-- DATA FOR ANALYSIS follows --
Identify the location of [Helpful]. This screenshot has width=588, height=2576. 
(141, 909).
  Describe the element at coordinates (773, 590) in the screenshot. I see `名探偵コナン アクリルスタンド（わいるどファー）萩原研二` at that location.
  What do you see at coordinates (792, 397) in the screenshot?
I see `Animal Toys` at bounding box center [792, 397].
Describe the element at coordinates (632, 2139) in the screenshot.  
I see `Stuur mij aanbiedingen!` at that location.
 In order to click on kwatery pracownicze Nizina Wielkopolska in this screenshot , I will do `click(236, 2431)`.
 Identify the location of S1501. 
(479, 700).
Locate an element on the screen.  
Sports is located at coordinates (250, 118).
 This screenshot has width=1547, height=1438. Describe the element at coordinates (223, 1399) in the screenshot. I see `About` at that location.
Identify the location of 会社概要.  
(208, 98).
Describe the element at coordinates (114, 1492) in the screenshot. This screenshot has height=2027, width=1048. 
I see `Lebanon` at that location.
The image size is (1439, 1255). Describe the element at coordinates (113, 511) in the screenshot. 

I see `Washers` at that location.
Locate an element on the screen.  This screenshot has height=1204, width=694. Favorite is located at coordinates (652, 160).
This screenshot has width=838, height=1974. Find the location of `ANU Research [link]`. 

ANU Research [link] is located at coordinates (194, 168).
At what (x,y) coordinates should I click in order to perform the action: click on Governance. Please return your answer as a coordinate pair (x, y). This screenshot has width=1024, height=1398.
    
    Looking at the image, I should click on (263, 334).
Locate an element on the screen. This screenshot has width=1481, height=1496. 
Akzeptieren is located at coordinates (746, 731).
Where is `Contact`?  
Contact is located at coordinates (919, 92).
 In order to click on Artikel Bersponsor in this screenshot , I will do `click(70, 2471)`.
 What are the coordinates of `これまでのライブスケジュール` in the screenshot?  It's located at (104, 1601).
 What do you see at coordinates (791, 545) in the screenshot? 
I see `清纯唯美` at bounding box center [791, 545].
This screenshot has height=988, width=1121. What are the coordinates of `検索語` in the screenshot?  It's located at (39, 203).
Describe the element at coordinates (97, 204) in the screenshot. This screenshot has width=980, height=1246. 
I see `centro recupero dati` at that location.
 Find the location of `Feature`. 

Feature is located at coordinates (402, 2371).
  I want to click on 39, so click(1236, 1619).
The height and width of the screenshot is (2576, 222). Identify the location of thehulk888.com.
-- DATA FOR ANALYSIS concluded --
PROMPT – Retype the listing above in full, with no alterations.

EXERCISE OUTPUT –
Identify the location of [Helpful]. This screenshot has width=588, height=2576. 
(141, 909).
  Describe the element at coordinates (773, 590) in the screenshot. I see `名探偵コナン アクリルスタンド（わいるどファー）萩原研二` at that location.
  What do you see at coordinates (792, 397) in the screenshot?
I see `Animal Toys` at bounding box center [792, 397].
Describe the element at coordinates (632, 2139) in the screenshot.  
I see `Stuur mij aanbiedingen!` at that location.
 In order to click on kwatery pracownicze Nizina Wielkopolska in this screenshot , I will do `click(236, 2431)`.
 Identify the location of S1501. 
(479, 700).
Locate an element on the screen.  
Sports is located at coordinates (250, 118).
 This screenshot has width=1547, height=1438. Describe the element at coordinates (223, 1399) in the screenshot. I see `About` at that location.
Identify the location of 会社概要.  
(208, 98).
Describe the element at coordinates (114, 1492) in the screenshot. This screenshot has height=2027, width=1048. 
I see `Lebanon` at that location.
The image size is (1439, 1255). Describe the element at coordinates (113, 511) in the screenshot. 

I see `Washers` at that location.
Locate an element on the screen.  This screenshot has height=1204, width=694. Favorite is located at coordinates (652, 160).
This screenshot has width=838, height=1974. Find the location of `ANU Research [link]`. 

ANU Research [link] is located at coordinates (194, 168).
At what (x,y) coordinates should I click in order to perform the action: click on Governance. Please return your answer as a coordinate pair (x, y). This screenshot has width=1024, height=1398.
    
    Looking at the image, I should click on (263, 334).
Locate an element on the screen. This screenshot has width=1481, height=1496. 
Akzeptieren is located at coordinates (746, 731).
Where is `Contact`?  
Contact is located at coordinates (919, 92).
 In order to click on Artikel Bersponsor in this screenshot , I will do `click(70, 2471)`.
 What are the coordinates of `これまでのライブスケジュール` in the screenshot?  It's located at (104, 1601).
 What do you see at coordinates (791, 545) in the screenshot? 
I see `清纯唯美` at bounding box center [791, 545].
This screenshot has height=988, width=1121. What are the coordinates of `検索語` in the screenshot?  It's located at (39, 203).
Describe the element at coordinates (97, 204) in the screenshot. This screenshot has width=980, height=1246. 
I see `centro recupero dati` at that location.
 Find the location of `Feature`. 

Feature is located at coordinates (402, 2371).
  I want to click on 39, so click(1236, 1619).
The height and width of the screenshot is (2576, 222). Identify the location of thehulk888.com.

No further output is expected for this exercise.